Me entregué, en ese tiempo, a la afanosa tarea de rastrear y de alguna manera conseguir los discos del tal Pablo, que era como cariñosamente lo llamaríamos después. La Nueva Trova Cubana se coló en nuestras pupilas, en nuestros cerebros y en nuestros corazones. Pablo y Silvio, Silvio y Pablo, ocuparon muy elevados lugares en el Olimpo particular de cuatro o cinco muchachos que empezaban a recorrer calles y a empaparse de esa cara ignorada de la vida, de sus vericuetos manifestados en taguaras, bares, calles solitarias y burdeles. Existía otro lado. Otra orilla estaba enfrente cuando las extrañas letras, contundentes, arrebatadoras, expresaban mucho más que mil discursos. En definitiva, una forma de cantarle a lo humano y lo divino, desconocida por completo, había aterrizado de golpe y nos llenaba las alforjas de azúcar y de miel. Un mundo mejor era posible. Descubríamos también en la música el espíritu inflamable de la poesía, del arte hecho tierra, hecho país, hecho patria.
Estuvo de moda, sí, la palabrita patria, pero sacándole el cuerpo al sabor ácido y amargo del chauvinismo castrador. Patria olía a cuerpo y alma sembrados en una geografía de afectos. Patria obedecía a razones cargadas de otras nociones como por ejemplo libertad. Ahora que lo menciono, las primeras ideas que de ella obtuve no las hallé en la escuela o en los insoportables textos de Moral y Cívica, ni en los de historia local, ni en las interminables peroratas almidonadas con fechas de júbilo nacional. Las encontré en ciertas canciones, en esos poemas musicales que nos abrían los horizontes y ensanchaban las ganas de vivir la vida a fondo.

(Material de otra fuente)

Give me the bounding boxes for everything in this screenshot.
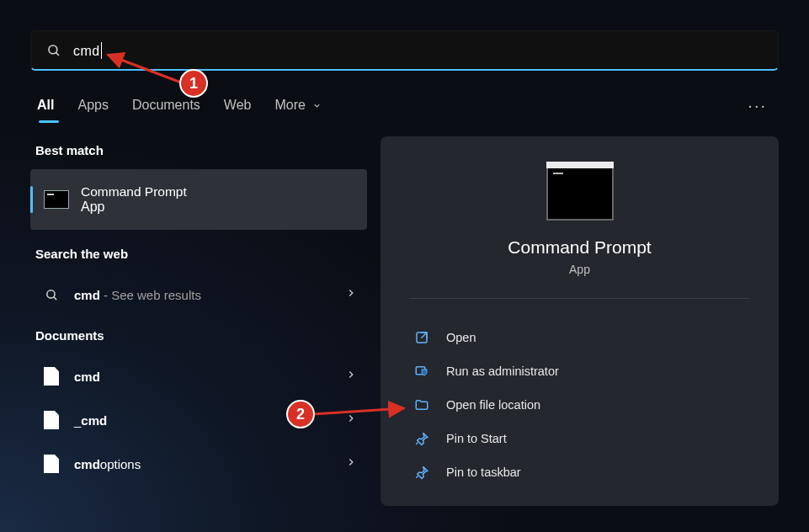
web-result-label: cmd - See web results — [74, 288, 332, 302]
document-result[interactable]: cmdoptions — [30, 442, 367, 486]
action-label: Pin to Start — [446, 432, 507, 445]
document-icon — [44, 367, 59, 386]
svg-line-7 — [416, 443, 418, 444]
document-result[interactable]: _cmd — [30, 398, 367, 442]
document-icon — [44, 455, 59, 473]
best-match-title: Command Prompt — [81, 184, 187, 200]
chevron-right-icon — [345, 287, 357, 299]
action-label: Open — [446, 331, 476, 344]
svg-line-8 — [416, 476, 418, 478]
command-prompt-icon — [44, 190, 69, 209]
tab-web[interactable]: Web — [224, 89, 252, 121]
svg-line-3 — [53, 296, 56, 299]
svg-line-1 — [56, 52, 59, 56]
folder-icon — [414, 397, 429, 412]
chevron-right-icon — [345, 456, 357, 468]
command-prompt-large-icon — [546, 167, 614, 221]
documents-header: Documents — [35, 328, 362, 343]
shield-admin-icon — [414, 364, 429, 379]
svg-point-2 — [46, 290, 54, 297]
svg-line-5 — [421, 332, 427, 338]
preview-pane: Command Prompt App Open Run as administr… — [381, 136, 779, 506]
best-match-result[interactable]: Command Prompt App — [30, 169, 367, 230]
results-column: Best match Command Prompt App Search the… — [30, 136, 367, 506]
action-pin-taskbar[interactable]: Pin to taskbar — [397, 455, 762, 489]
overflow-menu[interactable]: ··· — [742, 93, 772, 119]
action-open-location[interactable]: Open file location — [397, 388, 762, 422]
chevron-right-icon — [345, 412, 357, 424]
pin-icon — [414, 431, 429, 446]
search-query: cmd — [73, 42, 102, 59]
action-open[interactable]: Open — [397, 321, 762, 354]
document-result[interactable]: cmd — [30, 354, 367, 398]
chevron-down-icon — [312, 101, 322, 110]
tab-apps[interactable]: Apps — [77, 89, 108, 121]
chevron-right-icon — [345, 369, 357, 380]
pin-icon — [414, 465, 429, 480]
action-label: Pin to taskbar — [446, 466, 521, 479]
best-match-subtitle: App — [81, 200, 187, 215]
best-match-header: Best match — [35, 143, 362, 157]
action-label: Run as administrator — [446, 364, 559, 378]
action-pin-start[interactable]: Pin to Start — [397, 422, 762, 455]
filter-tabs: All Apps Documents Web More ··· — [30, 89, 779, 121]
preview-subtitle: App — [397, 263, 762, 276]
tab-all[interactable]: All — [37, 89, 54, 121]
tab-documents[interactable]: Documents — [132, 89, 200, 121]
web-result[interactable]: cmd - See web results — [30, 273, 367, 317]
search-web-header: Search the web — [35, 247, 362, 261]
document-label: cmdoptions — [74, 457, 332, 471]
svg-point-0 — [49, 45, 57, 54]
search-icon — [45, 288, 59, 302]
search-box[interactable]: cmd — [30, 30, 779, 71]
document-label: cmd — [74, 370, 332, 384]
search-icon — [46, 43, 61, 58]
action-run-administrator[interactable]: Run as administrator — [397, 354, 762, 388]
preview-title: Command Prompt — [397, 237, 762, 258]
open-icon — [414, 330, 429, 345]
action-label: Open file location — [446, 398, 540, 412]
tab-more[interactable]: More — [274, 89, 322, 121]
document-icon — [44, 411, 59, 429]
divider — [409, 298, 750, 299]
document-label: _cmd — [74, 413, 332, 428]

Hasta que poco a poco mi andar (qué más quisiera yo, algo así como el que vislumbró Machado) reconoció menesteres, razonamientos posiciones y universos diferentes: más sinceros, más comprometidos, menos dados al gesto siempre listo, como he comprobado después, para la cámara y el flash. Con el tiempo la llama de la Trova se tornó apagadiza a la vez que me topaba, entre otros desencantos, con verdaderas groserías entre un decir y una realidad ubicada a millones de años luz. La Cuba de Mariel para nada reflejaba a la de Silvio. La ansiada libertad no parecía anclar en las calles de la Isla. Pablo Milanés y sus composiciones vagaban en un espacio escenográfico ya sin aliento, todavía hermoso en lo que guardaba como creación, pero falaz y mentiroso en el cuento de trasfondo. Así, mucho del mensaje original se trocó ante mis ojos en chasquidos de la lengua, en burda comidilla de salón y de micrófono, como bien lo grita a viva voz el señor Silvio Rodríguez con el chistecito de que “vivo en un país libre, cual solamente puede ser libre…”
Tendrá sus razones don Pablo (porque le da la real gana, bastaría en circunstancias diferentes) para hacer uso, ojo que de notable privilegio, e instalarse en Madrid (¿por qué no Miami, querido cantor?) abandonando de un porrazo la copia insular del Paraíso. ¿Cómo le quedará el ojo, digo yo, si a estas alturas se atreviera a tararear “amo a esta isla, soy del Caribe, jamás podría pisar tierra firme, porque me inhibe…”?